Imaginez que vous arrivez dans une ville inconnue, sans téléphone mobile ni accès Internet, le sac sur le dos et les pieds éreintés (oui, j’aime la randonnée urbaine !) à la recherche d’un concert à l’improviste pour la soirée. Si vous penchez pour un concert de musique baroque, vous allez balayer visuellement divers indices dans la signalétique : des panneaux officiels d’indications touristiques, des colonnes Morris ou des affichages culturels où figureront les mots-clés « Concert », « Ensemble baroque », « Direction artistique ». Si vous recherchez plutôt un bœuf underground, vous irez à la rencontre des affichettes sauvages au détour des ruelles, dans l’espoir de tomber sur une pépite qui s’adressera directement à vous, avec toute la ponctuation et le graphisme d’usage. A présent, imaginez la situation suivante : vous êtes chargé du développement culturel d’un petit ensemble de musique baroque et vous souhaitez étendre le public traditionnel des concerts. En plus des actions ciblées dans des lieux spécifiques (écoles, maisons de quartier) il serait opportun de décliner une campagne de communication alliant stratégies d’affichage classiques et présence graphique dans des lieux non conventionnels. Le registre de langue, mais aussi l’identité visuelle et la stratégie de diffusion devront donc être pensés conjointement.

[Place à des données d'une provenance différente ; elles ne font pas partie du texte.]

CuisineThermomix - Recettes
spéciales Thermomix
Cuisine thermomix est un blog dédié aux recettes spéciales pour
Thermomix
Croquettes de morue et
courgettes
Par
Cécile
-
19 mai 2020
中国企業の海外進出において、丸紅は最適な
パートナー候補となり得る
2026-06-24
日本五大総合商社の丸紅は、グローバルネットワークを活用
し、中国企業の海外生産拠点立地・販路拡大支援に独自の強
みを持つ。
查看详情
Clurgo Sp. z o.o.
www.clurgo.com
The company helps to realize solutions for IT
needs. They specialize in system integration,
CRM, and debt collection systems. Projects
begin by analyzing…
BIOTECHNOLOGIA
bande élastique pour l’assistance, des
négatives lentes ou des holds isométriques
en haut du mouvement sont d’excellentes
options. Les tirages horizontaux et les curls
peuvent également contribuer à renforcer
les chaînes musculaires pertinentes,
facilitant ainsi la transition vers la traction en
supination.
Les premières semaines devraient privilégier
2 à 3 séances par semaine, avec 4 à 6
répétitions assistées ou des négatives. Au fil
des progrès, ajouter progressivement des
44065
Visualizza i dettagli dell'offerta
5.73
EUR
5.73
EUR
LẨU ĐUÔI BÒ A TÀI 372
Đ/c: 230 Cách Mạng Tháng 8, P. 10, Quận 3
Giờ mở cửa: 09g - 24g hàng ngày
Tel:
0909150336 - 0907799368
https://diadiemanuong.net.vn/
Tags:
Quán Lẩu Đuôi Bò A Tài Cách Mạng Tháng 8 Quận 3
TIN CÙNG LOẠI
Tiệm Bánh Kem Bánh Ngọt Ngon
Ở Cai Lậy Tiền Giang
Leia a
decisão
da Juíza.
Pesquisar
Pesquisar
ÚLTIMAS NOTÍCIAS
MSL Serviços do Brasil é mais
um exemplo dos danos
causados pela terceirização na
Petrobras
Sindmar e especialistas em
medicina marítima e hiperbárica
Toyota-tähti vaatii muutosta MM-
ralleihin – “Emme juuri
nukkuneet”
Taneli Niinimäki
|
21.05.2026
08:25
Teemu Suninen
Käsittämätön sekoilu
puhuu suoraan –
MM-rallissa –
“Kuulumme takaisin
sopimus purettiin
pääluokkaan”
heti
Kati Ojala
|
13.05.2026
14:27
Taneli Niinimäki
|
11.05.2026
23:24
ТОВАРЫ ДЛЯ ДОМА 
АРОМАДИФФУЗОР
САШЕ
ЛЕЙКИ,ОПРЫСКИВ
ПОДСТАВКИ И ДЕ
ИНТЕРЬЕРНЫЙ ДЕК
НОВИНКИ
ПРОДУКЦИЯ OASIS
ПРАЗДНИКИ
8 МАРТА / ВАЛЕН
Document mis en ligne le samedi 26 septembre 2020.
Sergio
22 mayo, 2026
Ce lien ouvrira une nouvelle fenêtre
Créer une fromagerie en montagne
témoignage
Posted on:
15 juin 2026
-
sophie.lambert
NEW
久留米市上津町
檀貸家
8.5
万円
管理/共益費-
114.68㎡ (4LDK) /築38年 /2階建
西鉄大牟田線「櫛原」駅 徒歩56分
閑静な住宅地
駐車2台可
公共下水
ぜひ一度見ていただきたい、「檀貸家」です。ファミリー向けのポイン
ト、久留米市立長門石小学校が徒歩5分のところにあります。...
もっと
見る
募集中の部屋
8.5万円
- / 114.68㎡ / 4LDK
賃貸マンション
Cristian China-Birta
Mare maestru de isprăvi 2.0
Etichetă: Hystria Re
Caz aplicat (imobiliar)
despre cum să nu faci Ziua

S’il est difficile d’établir une équivalence entre la navigation web et la déambulation urbaine, cet exemple permet toutefois de saisir que l’optimisation du contenu éditorial ne peut s’arrêter à la simple question du registre de langue ou à celle des mots-clés, pour s’adresser à un public donné. Le rédacteur devra également penser aux multiples contextes d’engagement et de lecture, en intégrant dès la conception de son texte plusieurs niveaux de diffusion et de partage.